Not so much an exercise in wrapping, but rather in punctuating natural landscapes with vivid colour, the Christos peppered two valleys - one in Japan, the other in California - with blue and yellow umbrellas in late 1991. In Tejon Pass in California the artist's umbrellas were yellow against the brown and sage brush of the land. Thousands of miles away in a valley 75 miles north of Japan's capital, Tokyo, the landscape was turned blue. The fabric and steel umbrellas echoed the geographic contours of both areas and stayed in place - as with all Christo's installations - for just two weeks before being removed from the areas.

WRAPPED TREES

One of the more recent Christo endeavours was the wrapping of 178 trees in a park in the town of Riehen, Switzerland. In late 1998, the park was transformed into bulging shapes of translucent silver. As with many Christo works, the ropes holding the fabric in place around the trees were crucial to the visual impact. Branches seemed to fight with the material, held tightly to the form of the trees by the ropes.

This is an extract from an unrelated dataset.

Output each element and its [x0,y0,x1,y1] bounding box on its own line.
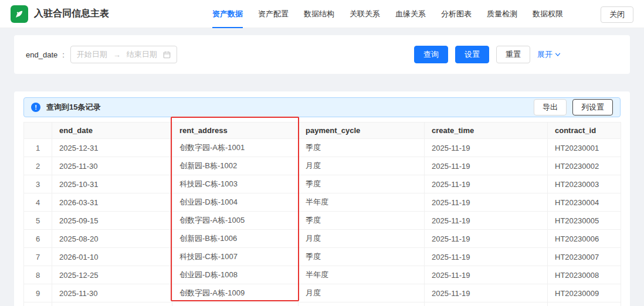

The wrapped trees also had another thing in common with many of Christo's projects: it took decades, in this case a total of 32 years, for the Belgian artist to get permission to complete an installation that only remained in place for two weeks.

PONT NEUF

It has been almost 20 years since Parisians woke up one autumn day to find their beloved Pont enclosed in 450,000 square-feet of sandstone-coloured fabric. Christo, of course, was the culprit. And so the bridge, built in 1606, remained under cover for two weeks. Nothing was left unadorned, not the lamp-posts crossing the bridge or even the pavement. Pedestrians found themselves walking on the polyamide wrapping. The effect was to soften the outlines of the bridge in a way that was considered transformative by critics, who continue to hail the transformation of the Pont Neuf as Christo's most sculptural achievement.

REICHSTAG

Arguably the most enduring vision created by Christo was that of the Reichstag in Berlin wrapped entirely in aluminium fabric for two weeks in 1995. The power of the installation rested partly in the choice of the building, symbolising the fall of the Berlin Wall, Germany's reunification and the end of the Soviet Union. Christo and his wife, Jeanne-Claude, personally lobbied more than 300 members of the German parliament, the Bundestag, for the necessary permits. Because the material used was almost double the size of the surface of the building itself, the wrapped Reichstag seemed almost to move in the wind. Ten companies in Germany started in September 1994 to manufacture all the various materials needed for the project. During April, May and June 1995, iron workers installed the steel structures to allow the fabric to cascade from the roof down to the ground.